Exercise directions> With all images left out, restate the records below exactly as written.
■ ■ ■ ■ ■ ■ ■
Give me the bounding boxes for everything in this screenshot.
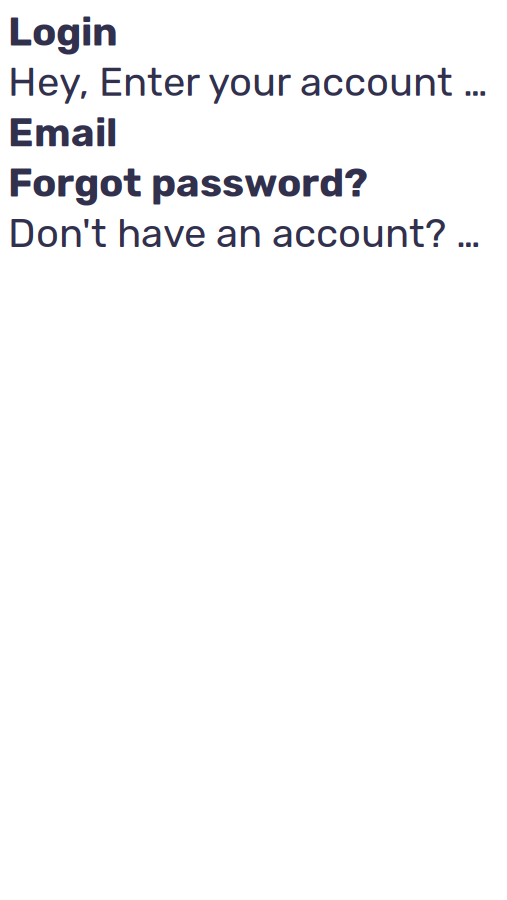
staticText: Don't have an account? Create here xyxy=(8,210,499,257)
staticText: Forgot password? xyxy=(8,159,368,207)
staticText: Hey, Enter your account credentials to g… xyxy=(8,58,499,106)
staticText: Login xyxy=(8,8,118,55)
staticText: Email xyxy=(8,109,117,156)
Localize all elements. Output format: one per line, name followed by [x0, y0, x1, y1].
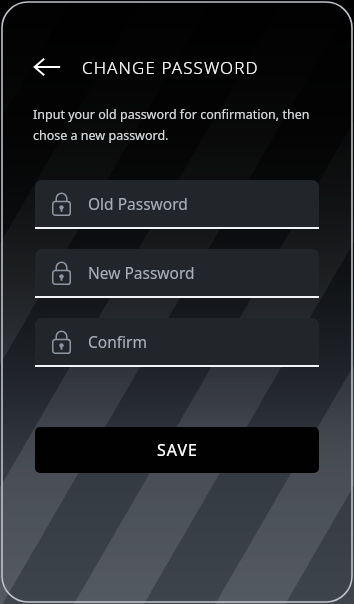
staticText: SAVE — [157, 439, 198, 461]
staticText: CHANGE PASSWORD — [82, 56, 259, 79]
button[interactable]: Confirm — [35, 318, 319, 367]
button[interactable]: New Password — [35, 249, 319, 298]
button[interactable]: Old Password — [35, 180, 319, 229]
staticText: New Password — [88, 262, 195, 283]
staticText: Input your old password for confirmation… — [33, 106, 324, 144]
button[interactable]: SAVE — [35, 427, 319, 473]
staticText: Old Password — [88, 193, 188, 214]
staticText: Confirm — [88, 331, 147, 352]
button[interactable]: Back — [26, 46, 68, 88]
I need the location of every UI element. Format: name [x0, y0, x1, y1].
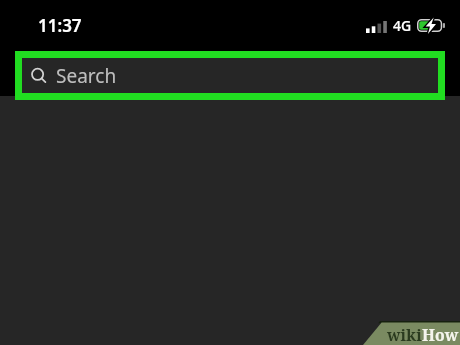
- staticText: wiki: [387, 324, 422, 345]
- button[interactable]: Search: [22, 58, 438, 93]
- staticText: 4G: [393, 16, 412, 35]
- staticText: 11:37: [38, 14, 82, 37]
- other: Search: [32, 68, 46, 83]
- staticText: How: [422, 324, 459, 345]
- staticText: Search: [56, 63, 117, 89]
■ ■ ■ ■ ■ ■ ■
Output of the exercise>
Give me the bounding boxes for everything in this screenshot.
staticText: Don't have an account? Create here xyxy=(8,210,499,257)
staticText: Forgot password? xyxy=(8,159,368,207)
staticText: Hey, Enter your account credentials to g… xyxy=(8,58,499,106)
staticText: Login xyxy=(8,8,118,55)
staticText: Email xyxy=(8,109,117,156)
Localize all elements. Output format: one per line, name followed by [x0, y0, x1, y1].
staticText: SAVE — [157, 439, 198, 461]
staticText: CHANGE PASSWORD — [82, 56, 259, 79]
button[interactable]: Confirm — [35, 318, 319, 367]
button[interactable]: New Password — [35, 249, 319, 298]
button[interactable]: Old Password — [35, 180, 319, 229]
staticText: New Password — [88, 262, 195, 283]
staticText: Input your old password for confirmation… — [33, 106, 324, 144]
button[interactable]: SAVE — [35, 427, 319, 473]
staticText: Old Password — [88, 193, 188, 214]
staticText: Confirm — [88, 331, 147, 352]
button[interactable]: Back — [26, 46, 68, 88]
I need the location of every UI element. Format: name [x0, y0, x1, y1].
- staticText: wiki: [387, 324, 422, 345]
- button[interactable]: Search: [22, 58, 438, 93]
- staticText: 4G: [393, 16, 412, 35]
- staticText: 11:37: [38, 14, 82, 37]
- other: Search: [32, 68, 46, 83]
- staticText: How: [422, 324, 459, 345]
- staticText: Search: [56, 63, 117, 89]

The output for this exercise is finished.